Data records –
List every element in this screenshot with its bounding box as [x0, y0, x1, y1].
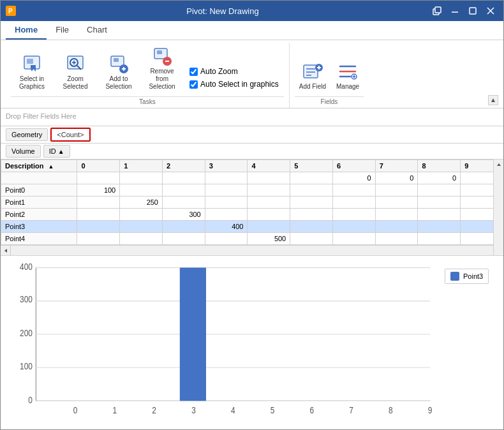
svg-text:8: 8	[389, 405, 393, 415]
svg-text:300: 300	[20, 294, 33, 304]
cell-r3-c6	[332, 209, 375, 221]
col-2: 2	[162, 160, 205, 172]
cell-r1-c0: 100	[77, 184, 120, 196]
table-row: 000	[1, 172, 503, 184]
svg-text:1: 1	[113, 405, 117, 415]
close-button[interactable]	[483, 4, 498, 17]
legend-color-point3	[450, 272, 459, 281]
auto-select-checkbox[interactable]	[189, 80, 198, 89]
cell-r1-c5	[290, 184, 333, 196]
add-to-selection-icon	[108, 54, 129, 74]
cell-r4-c4	[248, 221, 290, 233]
tab-file[interactable]: File	[47, 21, 78, 40]
cell-r3-c2: 300	[162, 209, 205, 221]
col-description: Description ▲	[1, 160, 77, 172]
scroll-up-button[interactable]	[494, 159, 504, 170]
cell-r4-c0	[77, 221, 120, 233]
add-field-icon	[302, 61, 323, 82]
cell-r5-c8	[418, 233, 461, 245]
svg-rect-9	[27, 59, 33, 64]
table-row: Point3400	[1, 221, 503, 233]
manage-button[interactable]: Manage	[332, 58, 364, 94]
h-scrollbar[interactable]	[1, 245, 503, 255]
maximize-button[interactable]	[465, 4, 480, 17]
ribbon-content: Select in Graphics	[1, 40, 503, 108]
cell-r0-c8: 0	[418, 172, 461, 184]
svg-text:200: 200	[20, 328, 33, 338]
row-field-button[interactable]: Volume	[6, 145, 41, 158]
cell-r0-c2	[162, 172, 205, 184]
cell-r4-c7	[375, 221, 418, 233]
cell-r2-c6	[332, 196, 375, 209]
v-scrollbar[interactable]	[493, 159, 503, 256]
cell-r5-c0	[77, 233, 120, 245]
zoom-selected-button[interactable]: Zoom Selected	[54, 50, 96, 94]
main-window: P Pivot: New Drawing Home File Chart	[0, 0, 504, 430]
svg-text:7: 7	[349, 405, 353, 415]
col-field-button[interactable]: Geometry	[6, 128, 48, 141]
col-4: 4	[248, 160, 290, 172]
minimize-button[interactable]	[447, 4, 463, 17]
svg-text:4: 4	[231, 405, 235, 415]
svg-text:5: 5	[271, 405, 275, 415]
row-label: Point3	[1, 221, 77, 233]
cell-r1-c2	[162, 184, 205, 196]
cell-r4-c2	[162, 221, 205, 233]
cell-r4-c8	[418, 221, 461, 233]
restore-button[interactable]	[429, 4, 445, 17]
cell-r5-c5	[290, 233, 333, 245]
cell-r4-c6	[332, 221, 375, 233]
cell-r4-c3: 400	[205, 221, 248, 233]
pivot-table: Description ▲ 0 1 2 3 4 5 6 7 8 9	[1, 159, 503, 245]
cell-r3-c3	[205, 209, 248, 221]
table-row: Point2300	[1, 209, 503, 221]
cell-r1-c1	[120, 184, 163, 196]
ribbon: Home File Chart	[1, 21, 503, 108]
cell-r5-c1	[120, 233, 163, 245]
cell-r0-c6: 0	[332, 172, 375, 184]
cell-r3-c8	[418, 209, 461, 221]
cell-r3-c7	[375, 209, 418, 221]
auto-select-option: Auto Select in graphics	[189, 80, 279, 89]
remove-from-selection-button[interactable]: Remove from Selection	[141, 43, 183, 94]
add-field-button[interactable]: Add Field	[295, 58, 330, 94]
tasks-group-label: Tasks	[11, 96, 284, 105]
cell-r0-c1	[120, 172, 163, 184]
table-scroll[interactable]: Description ▲ 0 1 2 3 4 5 6 7 8 9	[1, 159, 503, 245]
scroll-left-button[interactable]	[1, 246, 11, 256]
svg-rect-3	[435, 7, 441, 13]
row-sort-field-button[interactable]: ID ▲	[43, 145, 70, 158]
add-to-selection-button[interactable]: Add to Selection	[98, 50, 140, 94]
cell-r5-c3	[205, 233, 248, 245]
table-row: Point1250	[1, 196, 503, 209]
remove-from-selection-label: Remove from Selection	[145, 68, 179, 91]
pivot-row-header: Volume ID ▲	[1, 144, 503, 159]
cell-r1-c3	[205, 184, 248, 196]
pivot-col-header: Geometry <Count>	[1, 126, 503, 144]
tab-home[interactable]: Home	[6, 21, 47, 40]
pivot-area: Drop Filter Fields Here Geometry <Count>…	[1, 108, 503, 429]
cell-r2-c3	[205, 196, 248, 209]
cell-r0-c4	[248, 172, 290, 184]
svg-marker-39	[4, 249, 7, 253]
filter-drop-zone[interactable]: Drop Filter Fields Here	[1, 108, 503, 126]
cell-r0-c0	[77, 172, 120, 184]
cell-r4-c1	[120, 221, 163, 233]
col-count-button[interactable]: <Count>	[50, 128, 90, 142]
cell-r2-c4	[248, 196, 290, 209]
cell-r5-c2	[162, 233, 205, 245]
select-in-graphics-button[interactable]: Select in Graphics	[11, 50, 53, 94]
auto-zoom-checkbox[interactable]	[189, 68, 198, 76]
svg-marker-41	[497, 163, 501, 166]
scroll-down-button[interactable]	[494, 255, 504, 256]
ribbon-scroll-up[interactable]	[488, 95, 498, 105]
data-table-container: Description ▲ 0 1 2 3 4 5 6 7 8 9	[1, 159, 503, 256]
row-label: Point4	[1, 233, 77, 245]
tab-chart[interactable]: Chart	[78, 21, 116, 40]
cell-r1-c4	[248, 184, 290, 196]
select-in-graphics-icon	[22, 54, 42, 74]
cell-r0-c3	[205, 172, 248, 184]
manage-label: Manage	[336, 83, 359, 91]
bar-point3[interactable]	[180, 268, 206, 401]
tasks-group: Select in Graphics	[6, 43, 290, 108]
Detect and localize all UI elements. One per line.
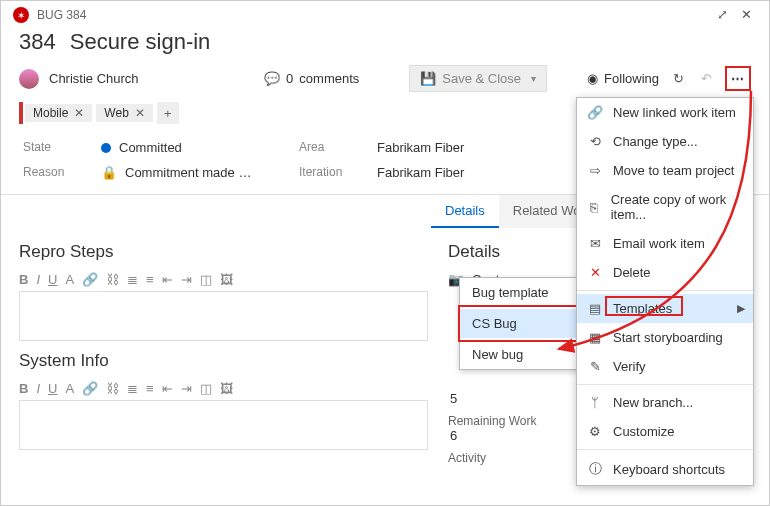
ctx-item-email-work-item[interactable]: ✉Email work item xyxy=(577,229,753,258)
tag-label: Mobile xyxy=(33,106,68,120)
clear-icon[interactable]: ◫ xyxy=(200,272,212,287)
system-info-title: System Info xyxy=(19,351,428,371)
avatar[interactable] xyxy=(19,69,39,89)
ctx-item-keyboard-shortcuts[interactable]: ⓘKeyboard shortcuts xyxy=(577,453,753,485)
ctx-item-label: Email work item xyxy=(613,236,705,251)
indent-icon[interactable]: ⇥ xyxy=(181,381,192,396)
following-label: Following xyxy=(604,71,659,86)
italic-icon[interactable]: I xyxy=(36,381,40,396)
submenu-item-cs-bug[interactable]: CS Bug xyxy=(460,309,592,338)
font-icon[interactable]: A xyxy=(65,381,74,396)
number-list-icon[interactable]: ≡ xyxy=(146,381,154,396)
ctx-item-customize[interactable]: ⚙Customize xyxy=(577,417,753,446)
outdent-icon[interactable]: ⇤ xyxy=(162,381,173,396)
change-icon: ⟲ xyxy=(587,134,603,149)
undo-icon: ↶ xyxy=(697,71,715,86)
tag-label: Web xyxy=(104,106,128,120)
add-tag-button[interactable]: + xyxy=(157,102,179,124)
more-actions-button[interactable]: ⋯ xyxy=(725,66,751,91)
bold-icon[interactable]: B xyxy=(19,381,28,396)
font-icon[interactable]: A xyxy=(65,272,74,287)
unlink-icon[interactable]: ⛓ xyxy=(106,272,119,287)
ctx-item-start-storyboarding[interactable]: ▦Start storyboarding xyxy=(577,323,753,352)
iteration-value[interactable]: Fabrikam Fiber xyxy=(377,165,537,180)
link-icon[interactable]: 🔗 xyxy=(82,381,98,396)
ctx-item-new-linked-work-item[interactable]: 🔗New linked work item xyxy=(577,98,753,127)
ctx-item-label: Templates xyxy=(613,301,672,316)
chevron-down-icon: ▾ xyxy=(531,73,536,84)
ctx-item-label: New branch... xyxy=(613,395,693,410)
italic-icon[interactable]: I xyxy=(36,272,40,287)
following-toggle[interactable]: ◉ Following xyxy=(587,71,659,86)
mail-icon: ✉ xyxy=(587,236,603,251)
keyboard-icon: ⓘ xyxy=(587,460,603,478)
assigned-to[interactable]: Christie Church xyxy=(49,71,139,86)
story-icon: ▦ xyxy=(587,330,603,345)
submenu-item-bug-template[interactable]: Bug template xyxy=(460,278,592,307)
ctx-item-label: Verify xyxy=(613,359,646,374)
custom-icon: ⚙ xyxy=(587,424,603,439)
underline-icon[interactable]: U xyxy=(48,272,57,287)
move-icon: ⇨ xyxy=(587,163,603,178)
bug-label: BUG 384 xyxy=(37,8,86,22)
ctx-item-create-copy-of-work-item[interactable]: ⎘Create copy of work item... xyxy=(577,185,753,229)
tag-mobile[interactable]: Mobile ✕ xyxy=(25,104,92,122)
unlink-icon[interactable]: ⛓ xyxy=(106,381,119,396)
delete-icon: ✕ xyxy=(587,265,603,280)
ctx-item-delete[interactable]: ✕Delete xyxy=(577,258,753,287)
ctx-item-change-type[interactable]: ⟲Change type... xyxy=(577,127,753,156)
editor-toolbar: B I U A 🔗 ⛓ ≣ ≡ ⇤ ⇥ ◫ 🖼 xyxy=(19,268,428,291)
tag-remove-icon[interactable]: ✕ xyxy=(74,106,84,120)
submenu-item-new-bug[interactable]: New bug xyxy=(460,340,592,369)
area-value[interactable]: Fabrikam Fiber xyxy=(377,140,537,155)
verify-icon: ✎ xyxy=(587,359,603,374)
branch-icon: ᛘ xyxy=(587,395,603,410)
comments-button[interactable]: 💬 0 comments xyxy=(264,71,359,86)
image-icon[interactable]: 🖼 xyxy=(220,381,233,396)
ctx-item-move-to-team-project[interactable]: ⇨Move to team project xyxy=(577,156,753,185)
save-close-button: 💾 Save & Close ▾ xyxy=(409,65,547,92)
ctx-item-label: Create copy of work item... xyxy=(611,192,743,222)
tag-web[interactable]: Web ✕ xyxy=(96,104,152,122)
state-value[interactable]: Committed xyxy=(101,140,281,155)
state-dot-icon xyxy=(101,143,111,153)
tag-remove-icon[interactable]: ✕ xyxy=(135,106,145,120)
underline-icon[interactable]: U xyxy=(48,381,57,396)
eye-icon: ◉ xyxy=(587,71,598,86)
ctx-item-label: New linked work item xyxy=(613,105,736,120)
clear-icon[interactable]: ◫ xyxy=(200,381,212,396)
repro-steps-editor[interactable] xyxy=(19,291,428,341)
tab-details[interactable]: Details xyxy=(431,195,499,228)
ctx-item-verify[interactable]: ✎Verify xyxy=(577,352,753,381)
close-icon[interactable]: ✕ xyxy=(741,7,757,23)
area-label: Area xyxy=(299,140,359,155)
expand-icon[interactable]: ⤢ xyxy=(717,7,733,23)
templates-submenu: Bug template CS Bug New bug xyxy=(459,277,593,370)
bold-icon[interactable]: B xyxy=(19,272,28,287)
repro-steps-title: Repro Steps xyxy=(19,242,428,262)
work-item-id: 384 xyxy=(19,29,56,55)
comment-icon: 💬 xyxy=(264,71,280,86)
ctx-item-new-branch[interactable]: ᛘNew branch... xyxy=(577,388,753,417)
bug-icon: ✶ xyxy=(13,7,29,23)
system-info-editor[interactable] xyxy=(19,400,428,450)
accent-bar xyxy=(19,102,23,124)
ctx-item-label: Customize xyxy=(613,424,674,439)
image-icon[interactable]: 🖼 xyxy=(220,272,233,287)
copy-icon: ⎘ xyxy=(587,200,601,215)
work-item-title[interactable]: Secure sign-in xyxy=(70,29,211,55)
link-icon[interactable]: 🔗 xyxy=(82,272,98,287)
comments-label: comments xyxy=(299,71,359,86)
outdent-icon[interactable]: ⇤ xyxy=(162,272,173,287)
bullet-list-icon[interactable]: ≣ xyxy=(127,272,138,287)
number-list-icon[interactable]: ≡ xyxy=(146,272,154,287)
bullet-list-icon[interactable]: ≣ xyxy=(127,381,138,396)
chevron-right-icon: ▶ xyxy=(737,302,745,315)
reason-value[interactable]: 🔒Commitment made … xyxy=(101,165,281,180)
indent-icon[interactable]: ⇥ xyxy=(181,272,192,287)
state-label: State xyxy=(23,140,83,155)
ctx-item-templates[interactable]: ▤Templates▶ xyxy=(577,294,753,323)
more-actions-menu: 🔗New linked work item⟲Change type...⇨Mov… xyxy=(576,97,754,486)
ctx-item-label: Delete xyxy=(613,265,651,280)
refresh-icon[interactable]: ↻ xyxy=(669,71,687,86)
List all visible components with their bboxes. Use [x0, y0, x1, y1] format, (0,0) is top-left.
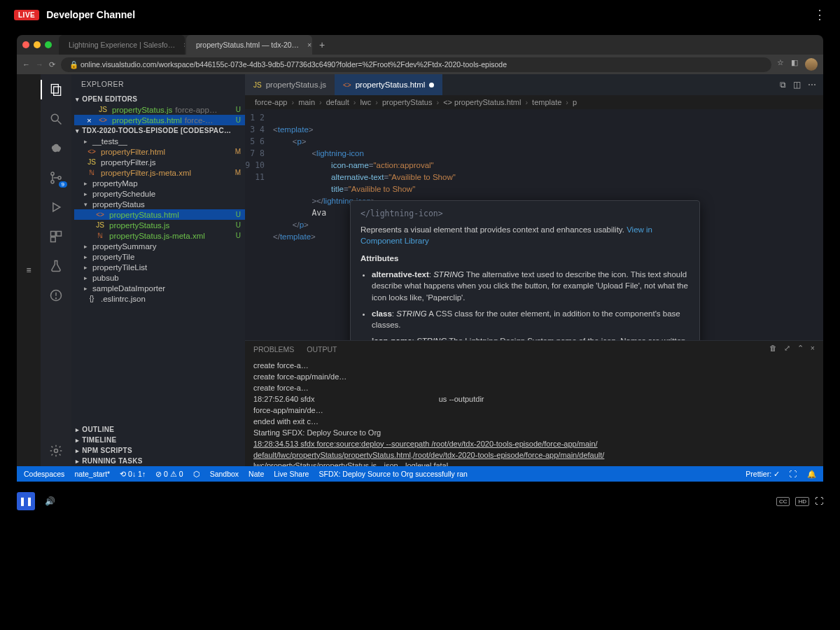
status-item[interactable]: SFDX: Deploy Source to Org successfully …: [318, 470, 467, 478]
breadcrumb-item[interactable]: force-app: [255, 98, 287, 106]
workspace-header[interactable]: ▾TDX-2020-TOOLS-EPISODE [CODESPAC…: [71, 125, 245, 136]
section-header[interactable]: ▸OUTLINE: [71, 424, 245, 435]
channel-title: Developer Channel: [46, 9, 135, 20]
folder-item[interactable]: ▸propertySchedule: [74, 188, 245, 199]
debug-icon[interactable]: [48, 199, 64, 216]
file-item[interactable]: {}.eslintrc.json: [74, 293, 245, 304]
status-item[interactable]: ⬡: [193, 470, 200, 478]
svg-point-2: [51, 114, 58, 121]
profile-avatar[interactable]: [805, 58, 818, 71]
panel-up-icon[interactable]: ⌃: [797, 344, 804, 355]
status-item[interactable]: Nate: [248, 470, 264, 478]
more-editor-icon[interactable]: ⋯: [808, 80, 816, 90]
folder-item[interactable]: ▾propertyStatus: [74, 199, 245, 209]
volume-icon[interactable]: 🔊: [45, 496, 55, 506]
status-item[interactable]: Prettier: ✓: [746, 470, 780, 479]
warning-icon[interactable]: [48, 287, 64, 304]
breadcrumb-item[interactable]: default: [326, 98, 349, 106]
panel-tab-problems[interactable]: PROBLEMS: [253, 344, 294, 355]
section-header[interactable]: ▸RUNNING TASKS: [71, 456, 245, 466]
breadcrumb[interactable]: force-app›main›default›lwc›propertyStatu…: [245, 95, 823, 109]
breadcrumb-item[interactable]: main: [298, 98, 315, 106]
hover-attr-item: icon-name: STRING The Lightning Design S…: [372, 335, 690, 340]
editor-tab[interactable]: <>propertyStatus.html: [335, 74, 442, 95]
nav-fwd-icon[interactable]: →: [36, 60, 43, 69]
svg-point-13: [56, 298, 57, 299]
editor-body[interactable]: 1 2 3 4 5 6 7 8 9 10 11 <template> <p> <…: [245, 109, 823, 340]
extension-icon[interactable]: ◧: [791, 58, 798, 71]
panel-clear-icon[interactable]: 🗑: [769, 344, 777, 355]
address-input[interactable]: 🔒 online.visualstudio.com/workspace/b446…: [61, 57, 771, 72]
activity-bar: 9: [41, 74, 71, 466]
status-item[interactable]: Live Share: [274, 470, 309, 478]
status-item[interactable]: Codespaces: [24, 470, 64, 478]
salesforce-icon[interactable]: [48, 140, 64, 157]
panel-lock-icon[interactable]: ⤢: [784, 344, 790, 355]
extensions-icon[interactable]: [48, 228, 64, 245]
folder-item[interactable]: ▸propertyTileList: [74, 262, 245, 272]
scm-badge: 9: [59, 181, 67, 188]
file-item[interactable]: JSpropertyStatus.jsU: [74, 220, 245, 230]
split-icon[interactable]: ◫: [793, 80, 801, 90]
section-header[interactable]: ▸TIMELINE: [71, 435, 245, 445]
open-editor-item[interactable]: JSpropertyStatus.jsforce-app…U: [74, 104, 245, 115]
fullscreen-icon[interactable]: ⛶: [815, 496, 823, 506]
vscode-window: ≡ 9 EXPLORER ▾OPEN EDITORS JSpropertySta…: [17, 74, 823, 466]
file-item[interactable]: JSpropertyFilter.js: [74, 157, 245, 167]
collapsed-sections: ▸OUTLINE▸TIMELINE▸NPM SCRIPTS▸RUNNING TA…: [71, 424, 245, 466]
file-item[interactable]: <>propertyFilter.htmlM: [74, 146, 245, 157]
status-item[interactable]: ⛶: [790, 470, 797, 479]
terminal-output[interactable]: create force-a…create force-app/main/de……: [245, 358, 823, 466]
explorer-sidebar: EXPLORER ▾OPEN EDITORS JSpropertyStatus.…: [71, 74, 245, 466]
more-icon[interactable]: ⋮: [813, 7, 826, 22]
hover-attr-item: class: STRING A CSS class for the outer …: [372, 308, 690, 331]
open-editors-header[interactable]: ▾OPEN EDITORS: [71, 94, 245, 104]
file-item[interactable]: <>propertyStatus.htmlU: [74, 209, 245, 220]
file-item[interactable]: ℕpropertyFilter.js-meta.xmlM: [74, 167, 245, 178]
window-controls[interactable]: [22, 41, 52, 48]
panel-tab-output[interactable]: OUTPUT: [307, 344, 337, 355]
browser-tab-2[interactable]: propertyStatus.html — tdx-20…×: [186, 35, 312, 55]
compare-icon[interactable]: ⧉: [780, 80, 786, 90]
settings-icon[interactable]: [48, 442, 64, 459]
beaker-icon[interactable]: [48, 258, 64, 274]
breadcrumb-item[interactable]: p: [573, 98, 577, 106]
hd-badge[interactable]: HD: [795, 497, 809, 506]
hover-attr-item: alternative-text: STRING The alternative…: [372, 269, 690, 304]
hover-attr-heading: Attributes: [360, 253, 690, 265]
source-control-icon[interactable]: 9: [48, 169, 64, 186]
browser-tab-1[interactable]: Lightning Experience | Salesfo…×: [59, 35, 185, 55]
breadcrumb-item[interactable]: propertyStatus: [382, 98, 433, 106]
folder-item[interactable]: ▸__tests__: [74, 136, 245, 146]
breadcrumb-item[interactable]: lwc: [360, 98, 371, 106]
section-header[interactable]: ▸NPM SCRIPTS: [71, 445, 245, 456]
status-item[interactable]: ⊘ 0 ⚠ 0: [155, 470, 183, 478]
status-item[interactable]: Sandbox: [210, 470, 239, 478]
explorer-icon[interactable]: [48, 81, 64, 98]
new-tab-button[interactable]: +: [314, 39, 330, 50]
live-badge: LIVE: [14, 10, 39, 20]
cc-badge[interactable]: CC: [776, 497, 790, 506]
status-item[interactable]: ⟲ 0↓ 1↑: [120, 470, 146, 478]
folder-item[interactable]: ▸propertySummary: [74, 241, 245, 251]
editor-tab[interactable]: JSpropertyStatus.js: [245, 74, 335, 95]
status-item[interactable]: nate_start*: [74, 470, 110, 478]
search-icon[interactable]: [48, 111, 64, 127]
svg-marker-7: [53, 203, 60, 211]
nav-reload-icon[interactable]: ⟳: [49, 60, 55, 69]
folder-item[interactable]: ▸propertyMap: [74, 178, 245, 188]
nav-back-icon[interactable]: ←: [22, 60, 30, 69]
file-item[interactable]: ℕpropertyStatus.js-meta.xmlU: [74, 230, 245, 241]
app-menu-button[interactable]: ≡: [17, 74, 41, 466]
folder-item[interactable]: ▸sampleDataImporter: [74, 283, 245, 293]
open-editors-list: JSpropertyStatus.jsforce-app…U×<>propert…: [71, 104, 245, 125]
pause-button[interactable]: ❚❚: [17, 492, 35, 510]
panel-close-icon[interactable]: ×: [811, 344, 815, 355]
status-item[interactable]: 🔔: [807, 470, 816, 479]
breadcrumb-item[interactable]: template: [532, 98, 561, 106]
star-icon[interactable]: ☆: [777, 58, 784, 71]
breadcrumb-item[interactable]: <> propertyStatus.html: [443, 98, 521, 106]
folder-item[interactable]: ▸pubsub: [74, 272, 245, 283]
folder-item[interactable]: ▸propertyTile: [74, 251, 245, 262]
open-editor-item[interactable]: ×<>propertyStatus.htmlforce-…U: [74, 115, 245, 125]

Exercise description –
The task calls for every line of the material that contains the string "window".

Result below –
main-window: P Pivot: New Drawing Home File Chart	[0, 0, 504, 430]
vscode-window: ≡ 9 EXPLORER ▾OPEN EDITORS JSpropertySta…: [17, 74, 823, 466]
window-controls[interactable]: [22, 41, 52, 48]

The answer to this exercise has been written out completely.